Mode Selection

The mode selection module is paramount to the computational efficiency of this model. Below we show how we perform this selection operation by providing a trajectory to the ModeSelector module and obtaining only strongly-contributing modes.

Mode selection by power contribution

[1]:
import numpy as np
import matplotlib.pyplot as plt

import few

from few.trajectory.inspiral import EMRIInspiral
from few.trajectory.ode import SchwarzEccFlux
from few.amplitude.ampinterp2d import AmpInterpSchwarzEcc
from few.utils.ylm import GetYlms
from few.utils.modeselector import ModeSelector

# tune few configuration
cfg_set = few.get_config_setter(reset=True)

# Uncomment if you want to force CPU or GPU usage
# Leave commented to let FEW automatically select the best available hardware
#   - To force CPU usage:
# cfg_set.enable_backends("cpu")
#   - To force GPU usage with CUDA 12.x
# cfg_set.enable_backends("cuda12x", "cpu")
#   - To force GPU usage with CUDA 11.x
# cfg_set.enable_backends("cuda11x", "cpu")

cfg_set.set_log_level("info");
[2]:
# first, lets get amplitudes for a trajectory
traj = EMRIInspiral(func=SchwarzEccFlux)

# parameters
m1 = 1e5
m2 = 1e1
a = 0.0 # Schwarzschild
p0 = 10.0
e0 = 0.7
theta = np.pi / 3.0
phi = np.pi / 2.0

t, p, e, x, Phi_phi, Phi_theta, Phi_r = traj(m1, m2, 0.0, p0, e0, 1.0)
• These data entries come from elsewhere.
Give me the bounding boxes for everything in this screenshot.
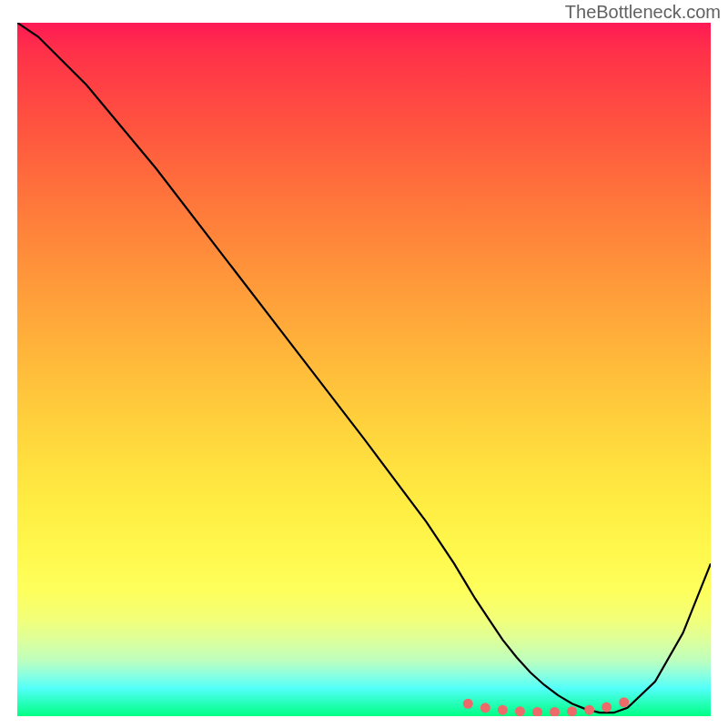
svg-point-4 xyxy=(532,707,542,716)
chart-container: TheBottleneck.com xyxy=(0,0,728,728)
svg-point-5 xyxy=(550,707,560,716)
curve-line xyxy=(17,23,711,713)
svg-point-3 xyxy=(515,706,525,716)
svg-point-8 xyxy=(602,703,612,713)
watermark: TheBottleneck.com xyxy=(565,2,721,23)
svg-point-6 xyxy=(567,706,577,716)
chart-svg xyxy=(17,23,711,716)
svg-point-1 xyxy=(480,703,490,713)
svg-point-0 xyxy=(463,699,473,709)
svg-point-7 xyxy=(584,705,594,715)
svg-point-2 xyxy=(498,705,508,715)
plot-area xyxy=(17,23,711,716)
svg-point-9 xyxy=(619,697,629,707)
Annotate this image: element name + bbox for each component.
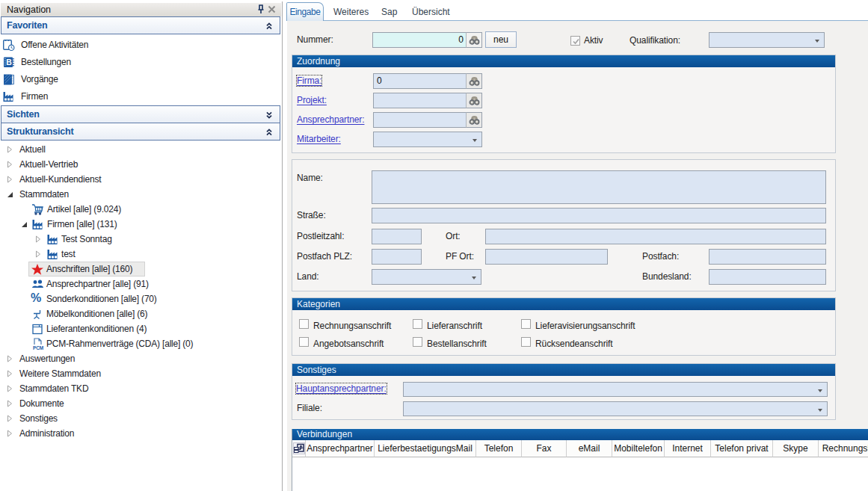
svg-text:B: B	[6, 58, 12, 67]
svg-text:PCM: PCM	[33, 345, 43, 351]
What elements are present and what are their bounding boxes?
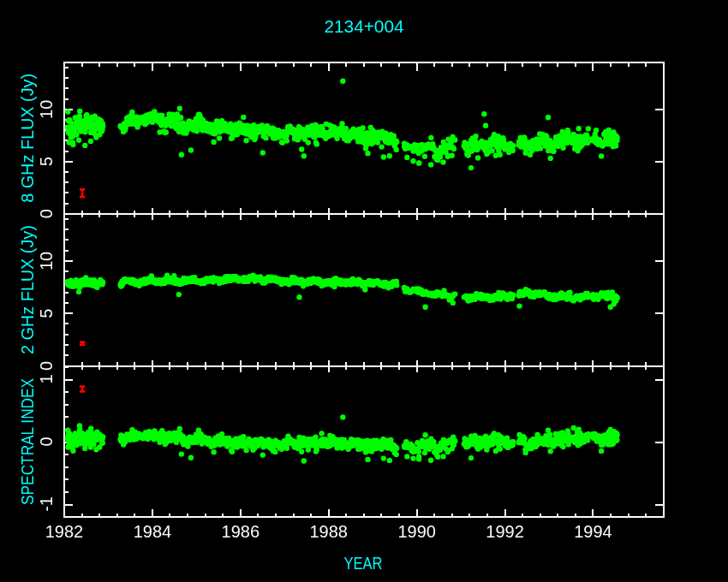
y-tick-label: 5: [37, 157, 56, 166]
chart-title: 2134+004: [325, 17, 404, 36]
data-point: [301, 153, 307, 158]
data-point: [314, 141, 319, 146]
data-point: [381, 154, 386, 159]
data-point: [340, 414, 345, 419]
data-point: [319, 431, 324, 436]
data-point: [473, 134, 478, 139]
data-point: [428, 135, 433, 140]
data-point: [585, 437, 590, 442]
data-point: [510, 148, 516, 153]
y-tick-label: 10: [37, 100, 56, 119]
data-point: [394, 446, 399, 451]
data-point: [614, 295, 619, 300]
data-point: [560, 146, 565, 151]
data-point: [516, 303, 522, 308]
data-point: [548, 156, 553, 161]
data-point: [230, 449, 235, 454]
data-point: [546, 115, 551, 120]
data-point: [404, 454, 409, 459]
x-tick-label: 1994: [574, 522, 612, 541]
data-point: [100, 123, 105, 128]
data-point: [100, 440, 105, 445]
data-point: [560, 444, 565, 449]
data-point: [416, 160, 421, 165]
data-point: [567, 290, 572, 295]
data-point: [440, 454, 445, 459]
x-tick-label: 1988: [309, 522, 348, 541]
data-point: [179, 152, 184, 157]
data-point: [88, 139, 93, 144]
data-point: [364, 142, 369, 147]
data-point: [510, 293, 516, 298]
y-tick-label: 0: [37, 209, 56, 218]
data-point: [451, 300, 456, 306]
x-tick-label: 1992: [486, 522, 524, 541]
data-point: [599, 448, 604, 454]
data-point: [475, 155, 480, 160]
data-point: [435, 454, 440, 460]
data-point: [422, 305, 427, 310]
data-point: [284, 138, 289, 143]
data-point: [394, 452, 399, 457]
y-axis-label-8ghz: 8 GHz FLUX (Jy): [18, 74, 37, 203]
chart-canvas: 2134+004 05100510-101 198219841986198819…: [0, 0, 728, 582]
data-point: [263, 135, 268, 140]
x-tick-label: 1990: [397, 522, 436, 541]
data-point: [498, 446, 503, 451]
data-point: [548, 448, 553, 454]
data-point: [76, 289, 81, 294]
data-point: [451, 146, 456, 151]
data-point: [410, 158, 415, 163]
data-point: [522, 436, 527, 441]
data-point: [177, 426, 182, 431]
data-point: [440, 159, 445, 164]
data-point: [241, 115, 246, 120]
data-point: [272, 449, 277, 454]
data-point: [586, 126, 591, 131]
data-point: [188, 455, 194, 460]
data-point: [76, 138, 81, 143]
data-point: [340, 79, 345, 84]
data-point: [243, 448, 248, 453]
y-tick-label: 0: [37, 361, 56, 371]
data-point: [614, 135, 619, 140]
data-point: [394, 147, 399, 152]
x-axis-label: YEAR: [344, 554, 383, 573]
data-point: [82, 143, 87, 148]
y-axis-label-2ghz: 2 GHz FLUX (Jy): [18, 225, 37, 354]
data-point: [334, 136, 339, 141]
data-point: [468, 165, 474, 170]
data-point: [365, 151, 370, 156]
data-point: [74, 132, 79, 137]
data-point: [483, 123, 488, 128]
data-point: [306, 140, 311, 145]
data-point: [547, 432, 552, 437]
y-tick-label: 0: [37, 436, 56, 446]
data-point: [450, 153, 455, 158]
data-point: [219, 431, 224, 436]
data-point: [394, 140, 399, 145]
y-tick-label: 5: [37, 309, 56, 318]
data-point: [176, 292, 182, 297]
data-point: [428, 458, 433, 463]
data-point: [452, 438, 457, 443]
data-point: [365, 457, 370, 462]
data-point: [100, 434, 105, 439]
data-point: [301, 458, 307, 463]
data-point: [576, 126, 582, 131]
data-point: [70, 142, 75, 147]
data-point: [387, 153, 392, 158]
data-point: [313, 434, 318, 439]
y-axis-label-spectral-index: SPECTRAL INDEX: [18, 378, 37, 505]
data-point: [391, 134, 397, 139]
data-point: [70, 448, 75, 454]
data-point: [241, 434, 246, 439]
data-point: [468, 455, 474, 460]
data-point: [489, 148, 494, 153]
x-tick-label: 1986: [222, 522, 260, 541]
data-point: [510, 439, 516, 444]
data-point: [260, 150, 266, 155]
data-point: [100, 280, 105, 285]
data-point: [410, 455, 415, 460]
data-point: [65, 109, 70, 114]
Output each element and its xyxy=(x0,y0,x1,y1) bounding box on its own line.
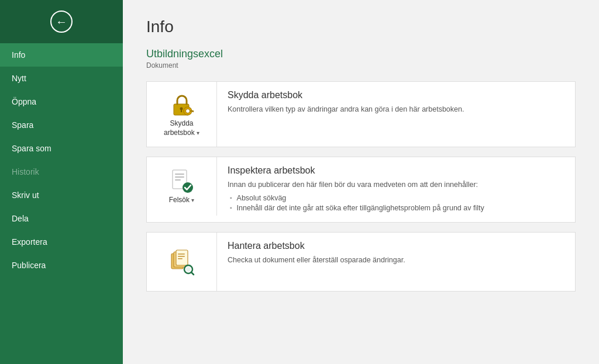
svg-point-5 xyxy=(180,108,183,110)
skydda-card-desc: Kontrollera vilken typ av ändringar andr… xyxy=(228,104,564,115)
inspektera-card-title: Inspektera arbetsbok xyxy=(228,165,564,176)
hantera-card-desc: Checka ut dokument eller återställ ospar… xyxy=(228,255,564,266)
felsok-icon-area[interactable]: Felsök ▾ xyxy=(147,157,217,216)
skydda-icon-label: Skyddaarbetsbok ▾ xyxy=(164,119,199,137)
sidebar-item-historik: Historik xyxy=(0,160,123,183)
inspektera-card-desc: Innan du publicerar den här filen bör du… xyxy=(228,179,564,190)
sidebar-item-spara-som[interactable]: Spara som xyxy=(0,137,123,160)
sidebar-item-publicera[interactable]: Publicera xyxy=(0,254,123,277)
skydda-dropdown-arrow: ▾ xyxy=(197,130,199,136)
svg-line-20 xyxy=(191,272,194,275)
felsok-dropdown-arrow: ▾ xyxy=(191,197,194,203)
sidebar-item-nytt[interactable]: Nytt xyxy=(0,67,123,90)
list-item-1: Absolut sökväg xyxy=(230,194,564,202)
file-name: Utbildningsexcel xyxy=(146,48,576,60)
svg-point-2 xyxy=(185,109,190,113)
sidebar-item-exportera[interactable]: Exportera xyxy=(0,230,123,254)
svg-rect-6 xyxy=(181,110,182,112)
sidebar-item-dela[interactable]: Dela xyxy=(0,207,123,230)
skydda-icon-area[interactable]: Skyddaarbetsbok ▾ xyxy=(147,82,217,147)
hantera-card-title: Hantera arbetsbok xyxy=(228,241,564,251)
inspektera-card-list: Absolut sökväg Innehåll där det inte går… xyxy=(228,194,564,212)
main-content: Info Utbildningsexcel Dokument Skyddaar xyxy=(123,0,599,364)
sidebar-item-oppna[interactable]: Öppna xyxy=(0,90,123,113)
svg-rect-14 xyxy=(176,250,188,265)
sidebar-item-spara[interactable]: Spara xyxy=(0,113,123,137)
hantera-arbetsbok-card: Hantera arbetsbok Checka ut dokument ell… xyxy=(146,232,576,292)
inspektera-card-body: Inspektera arbetsbok Innan du publicerar… xyxy=(217,157,575,222)
page-title: Info xyxy=(146,18,576,36)
sidebar-item-skriv-ut[interactable]: Skriv ut xyxy=(0,183,123,207)
sidebar: ← Info Nytt Öppna Spara Spara som Histor… xyxy=(0,0,123,364)
back-button[interactable]: ← xyxy=(0,0,123,43)
svg-rect-17 xyxy=(178,258,183,259)
felsok-icon-label: Felsök ▾ xyxy=(169,196,195,205)
back-arrow-icon: ← xyxy=(50,11,73,33)
skydda-card-body: Skydda arbetsbok Kontrollera vilken typ … xyxy=(217,82,575,123)
hantera-card-body: Hantera arbetsbok Checka ut dokument ell… xyxy=(217,233,575,274)
svg-rect-8 xyxy=(175,174,184,175)
sidebar-item-info[interactable]: Info xyxy=(0,43,123,67)
svg-rect-15 xyxy=(178,254,185,255)
skydda-card-title: Skydda arbetsbok xyxy=(228,90,564,100)
skydda-arbetsbok-card: Skyddaarbetsbok ▾ Skydda arbetsbok Kontr… xyxy=(146,81,576,147)
svg-rect-4 xyxy=(192,110,194,112)
svg-rect-10 xyxy=(175,179,181,181)
svg-rect-16 xyxy=(178,256,185,257)
list-item-2: Innehåll där det inte går att söka efter… xyxy=(230,204,564,212)
inspektera-arbetsbok-card: Felsök ▾ Inspektera arbetsbok Innan du p… xyxy=(146,157,576,223)
felsok-icon xyxy=(168,168,196,196)
hantera-icon xyxy=(168,248,196,276)
svg-rect-9 xyxy=(175,176,184,178)
file-type: Dokument xyxy=(146,61,576,70)
hantera-icon-area[interactable] xyxy=(147,233,217,291)
lock-key-icon xyxy=(168,91,196,119)
svg-point-19 xyxy=(186,267,191,272)
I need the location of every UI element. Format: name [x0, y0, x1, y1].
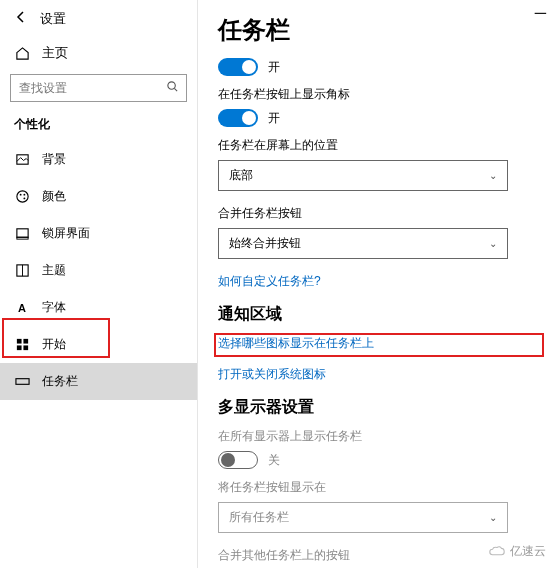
svg-rect-11 — [16, 339, 21, 344]
sidebar-item-start[interactable]: 开始 — [0, 326, 197, 363]
sidebar-item-taskbar[interactable]: 任务栏 — [0, 363, 197, 400]
theme-icon — [14, 263, 30, 279]
watermark: 亿速云 — [488, 543, 546, 560]
sidebar-item-label: 字体 — [42, 299, 66, 316]
show-buttons-label: 将任务栏按钮显示在 — [218, 479, 534, 496]
show-buttons-value: 所有任务栏 — [229, 509, 289, 526]
sidebar-item-label: 任务栏 — [42, 373, 78, 390]
svg-rect-15 — [15, 379, 28, 385]
sidebar-item-label: 颜色 — [42, 188, 66, 205]
sidebar-item-lockscreen[interactable]: 锁屏界面 — [0, 215, 197, 252]
taskbar-icon — [14, 374, 30, 390]
combine-value: 始终合并按钮 — [229, 235, 301, 252]
notify-link-2[interactable]: 打开或关闭系统图标 — [218, 366, 534, 383]
position-value: 底部 — [229, 167, 253, 184]
toggle-badge[interactable] — [218, 109, 258, 127]
notify-section-title: 通知区域 — [218, 304, 534, 325]
combine-other-label: 合并其他任务栏上的按钮 — [218, 547, 534, 564]
show-buttons-dropdown: 所有任务栏 ⌄ — [218, 502, 508, 533]
svg-rect-13 — [16, 345, 21, 350]
back-button[interactable] — [14, 10, 28, 28]
svg-rect-14 — [23, 345, 28, 350]
settings-title: 设置 — [40, 10, 66, 28]
page-title: 任务栏 — [218, 14, 534, 46]
sidebar-item-label: 锁屏界面 — [42, 225, 90, 242]
notify-link-1[interactable]: 选择哪些图标显示在任务栏上 — [218, 335, 534, 352]
combine-dropdown[interactable]: 始终合并按钮 ⌄ — [218, 228, 508, 259]
multidisplay-section-title: 多显示器设置 — [218, 397, 534, 418]
palette-icon — [14, 189, 30, 205]
chevron-down-icon: ⌄ — [489, 512, 497, 523]
sidebar-item-label: 主题 — [42, 262, 66, 279]
svg-point-0 — [168, 82, 175, 89]
start-icon — [14, 337, 30, 353]
toggle-badge-label: 开 — [268, 110, 280, 127]
svg-point-3 — [16, 191, 27, 202]
svg-rect-12 — [23, 339, 28, 344]
svg-rect-7 — [16, 229, 27, 237]
svg-point-4 — [19, 194, 21, 196]
position-label: 任务栏在屏幕上的位置 — [218, 137, 534, 154]
toggle-multidisplay[interactable] — [218, 451, 258, 469]
svg-point-6 — [23, 197, 25, 199]
sidebar-item-label: 开始 — [42, 336, 66, 353]
combine-label: 合并任务栏按钮 — [218, 205, 534, 222]
sidebar-item-background[interactable]: 背景 — [0, 141, 197, 178]
toggle-multidisplay-label: 关 — [268, 452, 280, 469]
section-label: 个性化 — [0, 112, 197, 141]
chevron-down-icon: ⌄ — [489, 170, 497, 181]
home-button[interactable]: 主页 — [0, 36, 197, 70]
image-icon — [14, 152, 30, 168]
customize-link[interactable]: 如何自定义任务栏? — [218, 273, 534, 290]
sidebar-item-colors[interactable]: 颜色 — [0, 178, 197, 215]
toggle-1[interactable] — [218, 58, 258, 76]
badge-label: 在任务栏按钮上显示角标 — [218, 86, 534, 103]
chevron-down-icon: ⌄ — [489, 238, 497, 249]
search-input[interactable] — [10, 74, 187, 102]
sidebar-item-themes[interactable]: 主题 — [0, 252, 197, 289]
home-label: 主页 — [42, 44, 68, 62]
minimize-button[interactable]: ─ — [535, 4, 546, 22]
sidebar-item-label: 背景 — [42, 151, 66, 168]
sidebar-item-fonts[interactable]: A 字体 — [0, 289, 197, 326]
font-icon: A — [14, 300, 30, 316]
lock-icon — [14, 226, 30, 242]
multidisplay-label: 在所有显示器上显示任务栏 — [218, 428, 534, 445]
toggle-1-label: 开 — [268, 59, 280, 76]
svg-line-1 — [174, 88, 177, 91]
svg-rect-8 — [16, 237, 27, 239]
position-dropdown[interactable]: 底部 ⌄ — [218, 160, 508, 191]
home-icon — [14, 45, 30, 61]
search-icon — [166, 79, 179, 97]
svg-point-5 — [23, 194, 25, 196]
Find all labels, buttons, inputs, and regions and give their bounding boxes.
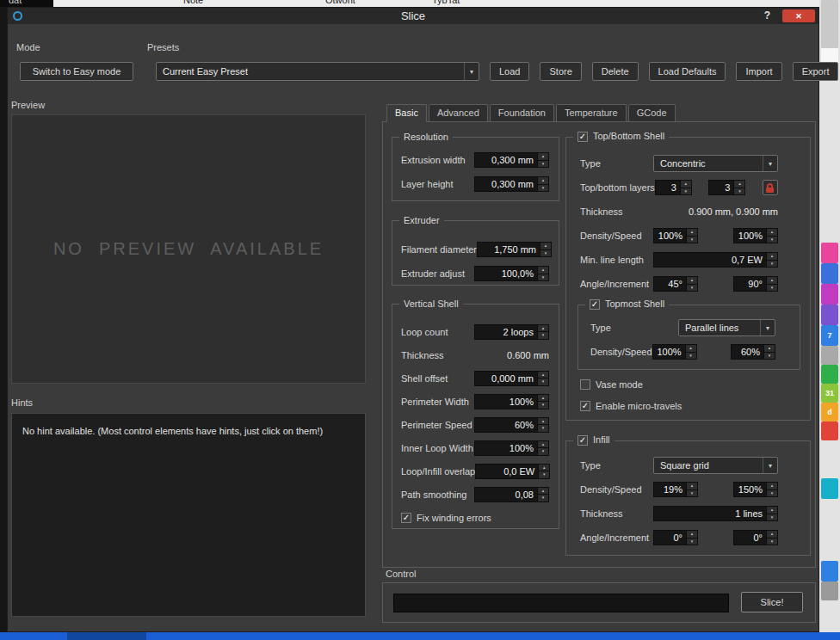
spinner-arrows[interactable] bbox=[540, 243, 551, 256]
preset-load-button[interactable]: Load bbox=[490, 62, 529, 81]
spinner-arrows[interactable] bbox=[763, 345, 775, 359]
spinner-value[interactable]: 0,08 bbox=[475, 488, 537, 502]
spinner-arrows[interactable] bbox=[686, 229, 697, 243]
spinner-field[interactable]: 60% bbox=[731, 344, 775, 360]
spinner-arrows[interactable] bbox=[537, 441, 548, 455]
spinner-field[interactable]: 0,0 EW bbox=[475, 464, 550, 479]
spinner-value[interactable]: 0° bbox=[654, 531, 686, 545]
spinner-arrows[interactable] bbox=[537, 153, 548, 167]
spin-down-icon[interactable] bbox=[687, 237, 697, 243]
preset-delete-button[interactable]: Delete bbox=[592, 62, 639, 81]
spinner-arrows[interactable] bbox=[766, 277, 777, 291]
spinner-arrows[interactable] bbox=[766, 229, 777, 243]
side-toolbar-icon[interactable] bbox=[821, 582, 838, 600]
spin-down-icon[interactable] bbox=[538, 402, 548, 409]
spinner-value[interactable]: 0,000 mm bbox=[475, 372, 537, 385]
top-bottom-shell-toggle[interactable]: Top/Bottom Shell bbox=[573, 131, 669, 142]
slice-button[interactable]: Slice! bbox=[741, 592, 803, 612]
spin-down-icon[interactable] bbox=[734, 188, 744, 195]
checkbox-enable-micro-travels[interactable]: Enable micro-travels bbox=[580, 401, 682, 411]
spin-up-icon[interactable] bbox=[681, 181, 691, 188]
spin-down-icon[interactable] bbox=[538, 448, 548, 455]
spinner-field[interactable]: 0,300 mm bbox=[474, 152, 549, 168]
spinner-arrows[interactable] bbox=[537, 267, 548, 280]
spinner-value[interactable]: 1 lines bbox=[654, 507, 766, 520]
spin-down-icon[interactable] bbox=[767, 285, 777, 292]
spin-down-icon[interactable] bbox=[538, 495, 548, 502]
side-toolbar-icon[interactable] bbox=[821, 0, 838, 48]
spinner-value[interactable]: 0° bbox=[734, 531, 766, 545]
preset-import-button[interactable]: Import bbox=[736, 62, 781, 81]
spinner-field[interactable]: 100% bbox=[474, 394, 549, 409]
switch-easy-mode-button[interactable]: Switch to Easy mode bbox=[20, 62, 133, 81]
spin-up-icon[interactable] bbox=[538, 418, 548, 426]
preset-load-defaults-button[interactable]: Load Defaults bbox=[649, 62, 726, 81]
spinner-arrows[interactable] bbox=[766, 507, 777, 520]
side-toolbar-icon[interactable] bbox=[821, 478, 838, 499]
topmost-shell-toggle[interactable]: Topmost Shell bbox=[585, 298, 669, 310]
spin-up-icon[interactable] bbox=[538, 441, 548, 449]
spinner-field[interactable]: 1 lines bbox=[653, 506, 778, 521]
checkbox-fix-winding-errors[interactable]: Fix winding errors bbox=[401, 513, 491, 523]
infill-toggle[interactable]: Infill bbox=[573, 434, 615, 446]
spin-up-icon[interactable] bbox=[686, 345, 696, 353]
spinner-value[interactable]: 3 bbox=[709, 181, 733, 194]
spin-up-icon[interactable] bbox=[538, 488, 548, 495]
spinner-field[interactable]: 100% bbox=[653, 228, 698, 243]
checkbox-box[interactable] bbox=[580, 379, 590, 390]
spinner-field[interactable]: 100% bbox=[733, 228, 778, 243]
type-dropdown[interactable]: Concentric bbox=[653, 155, 778, 172]
side-toolbar-icon[interactable] bbox=[821, 365, 838, 384]
spin-down-icon[interactable] bbox=[767, 538, 777, 545]
spinner-value[interactable]: 2 loops bbox=[475, 325, 537, 339]
spinner-value[interactable]: 45° bbox=[654, 277, 686, 291]
preset-store-button[interactable]: Store bbox=[540, 62, 581, 81]
spinner-arrows[interactable] bbox=[733, 181, 744, 194]
spinner-value[interactable]: 100,0% bbox=[475, 267, 537, 280]
spin-down-icon[interactable] bbox=[538, 185, 548, 192]
side-toolbar-icon[interactable] bbox=[821, 346, 838, 365]
lock-ratio-button[interactable] bbox=[763, 180, 778, 195]
spinner-field[interactable]: 0,08 bbox=[474, 487, 549, 502]
spinner-value[interactable]: 90° bbox=[734, 277, 766, 291]
spinner-field[interactable]: 0,7 EW bbox=[653, 252, 778, 268]
spinner-arrows[interactable] bbox=[766, 483, 777, 496]
spinner-value[interactable]: 100% bbox=[654, 229, 686, 243]
spin-down-icon[interactable] bbox=[767, 237, 777, 243]
spinner-value[interactable]: 0,300 mm bbox=[475, 177, 537, 191]
side-toolbar-icon[interactable] bbox=[821, 305, 838, 325]
spin-up-icon[interactable] bbox=[538, 177, 548, 185]
spinner-field[interactable]: 100% bbox=[652, 344, 697, 360]
spin-up-icon[interactable] bbox=[538, 372, 548, 379]
spin-up-icon[interactable] bbox=[540, 243, 551, 250]
spinner-value[interactable]: 0,7 EW bbox=[654, 253, 766, 267]
spin-up-icon[interactable] bbox=[767, 253, 777, 261]
spinner-arrows[interactable] bbox=[766, 531, 777, 545]
spinner-field[interactable]: 2 loops bbox=[474, 324, 549, 340]
spinner-field[interactable]: 100% bbox=[474, 440, 549, 456]
close-button[interactable]: ✕ bbox=[782, 9, 815, 22]
spin-up-icon[interactable] bbox=[734, 181, 744, 188]
spinner-field[interactable]: 3 bbox=[708, 180, 745, 195]
spinner-arrows[interactable] bbox=[537, 395, 548, 409]
spin-up-icon[interactable] bbox=[538, 325, 548, 333]
spin-up-icon[interactable] bbox=[767, 277, 777, 285]
spin-up-icon[interactable] bbox=[687, 531, 697, 538]
spinner-arrows[interactable] bbox=[537, 418, 548, 432]
side-toolbar-icon[interactable]: 7 bbox=[821, 325, 838, 346]
spin-down-icon[interactable] bbox=[686, 353, 696, 360]
spinner-field[interactable]: 0° bbox=[653, 530, 698, 545]
spinner-value[interactable]: 0,300 mm bbox=[475, 153, 537, 167]
spinner-value[interactable]: 60% bbox=[475, 418, 537, 432]
spin-down-icon[interactable] bbox=[687, 285, 697, 292]
spinner-field[interactable]: 45° bbox=[653, 276, 698, 292]
spinner-value[interactable]: 3 bbox=[656, 181, 680, 194]
spinner-value[interactable]: 60% bbox=[732, 345, 763, 359]
spinner-value[interactable]: 1,750 mm bbox=[478, 243, 540, 256]
spin-down-icon[interactable] bbox=[764, 353, 775, 360]
tab-advanced[interactable]: Advanced bbox=[429, 104, 488, 121]
spin-down-icon[interactable] bbox=[681, 188, 691, 195]
checkbox-box[interactable] bbox=[578, 435, 588, 446]
type-dropdown[interactable]: Parallel lines bbox=[678, 319, 775, 336]
spinner-arrows[interactable] bbox=[537, 488, 548, 502]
amp_module = AmpInterpSchwarzEcc()
ylm_gen = GetYlms()

# select modes

mode_selector = ModeSelector(
    amp_module,
    ylm_generator=ylm_gen,  # optional, this is the default choice
    force_backend="cpu"
)

mode_selection_threshold = 1e-2  # target mismatch between reduced and full mode content waveforms

(teuk_modes_r, ylms_r, ls_r, ms_r, ks_r, ns_r) = mode_selector(
    t,
    a,
    p,
    e,
    x,
    theta,
    phi,
    mode_selection_threshold=mode_selection_threshold  # this can also be provided to ModeSelector() on instantiation
)

(teuk_modes, ylms, ls, ms, ks, ns) = mode_selector(
    t,
    a,
    p,
    e,
    x,
    theta,
    phi,
    mode_selection = "all",  # this can also be provided to ModeSelector() on instantiation
)

print(
    "We reduced the mode content from {} modes to {} modes.".format(
        teuk_modes.shape[1], teuk_modes_r.shape[1]
    )
)
We reduced the mode content from 3843 modes to 59 modes.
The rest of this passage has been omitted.